*Required work:*
Start with the line that holds "estabelecem medidas técnicas". Please copy it and each remaining line below exactly, leaving pictures out.

*Information supplied:*
——

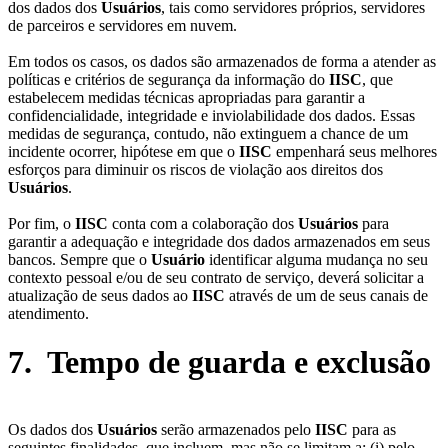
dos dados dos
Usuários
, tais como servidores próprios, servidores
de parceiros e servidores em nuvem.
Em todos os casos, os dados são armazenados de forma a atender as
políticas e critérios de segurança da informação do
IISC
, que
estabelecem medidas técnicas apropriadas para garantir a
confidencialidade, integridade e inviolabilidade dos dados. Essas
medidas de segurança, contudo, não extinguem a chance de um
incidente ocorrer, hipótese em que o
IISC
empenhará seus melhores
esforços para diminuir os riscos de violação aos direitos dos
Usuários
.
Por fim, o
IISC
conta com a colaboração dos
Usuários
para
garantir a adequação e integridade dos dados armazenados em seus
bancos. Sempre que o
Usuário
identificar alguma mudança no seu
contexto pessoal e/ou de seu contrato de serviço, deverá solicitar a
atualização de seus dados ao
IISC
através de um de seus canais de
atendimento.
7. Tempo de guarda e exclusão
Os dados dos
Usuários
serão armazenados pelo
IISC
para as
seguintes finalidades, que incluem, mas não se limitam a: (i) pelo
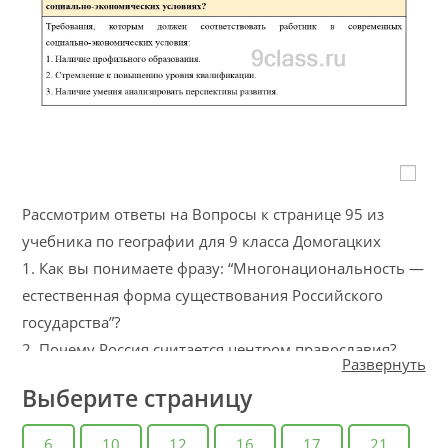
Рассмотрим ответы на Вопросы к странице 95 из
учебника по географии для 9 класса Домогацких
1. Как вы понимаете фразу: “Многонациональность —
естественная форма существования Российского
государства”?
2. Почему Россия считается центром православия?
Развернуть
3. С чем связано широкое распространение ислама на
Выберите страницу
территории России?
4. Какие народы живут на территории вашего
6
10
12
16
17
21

——

*Reply to the task:*
estabelecem medidas técnicas apropriadas para garantir a
confidencialidade, integridade e inviolabilidade dos dados. Essas
medidas de segurança, contudo, não extinguem a chance de um
incidente ocorrer, hipótese em que o
IISC
empenhará seus melhores
esforços para diminuir os riscos de violação aos direitos dos
Usuários
.
Por fim, o
IISC
conta com a colaboração dos
Usuários
para
garantir a adequação e integridade dos dados armazenados em seus
bancos. Sempre que o
Usuário
identificar alguma mudança no seu
contexto pessoal e/ou de seu contrato de serviço, deverá solicitar a
atualização de seus dados ao
IISC
através de um de seus canais de
atendimento.
7. Tempo de guarda e exclusão
Os dados dos
Usuários
serão armazenados pelo
IISC
para as
seguintes finalidades, que incluem, mas não se limitam a: (i) pelo
Рассмотрим ответы на Вопросы к странице 95 из
учебника по географии для 9 класса Домогацких
1. Как вы понимаете фразу: “Многонациональность —
естественная форма существования Российского
государства”?
2. Почему Россия считается центром православия?
Развернуть
3. С чем связано широкое распространение ислама на
Выберите страницу
территории России?
4. Какие народы живут на территории вашего
6
10
12
16
17
21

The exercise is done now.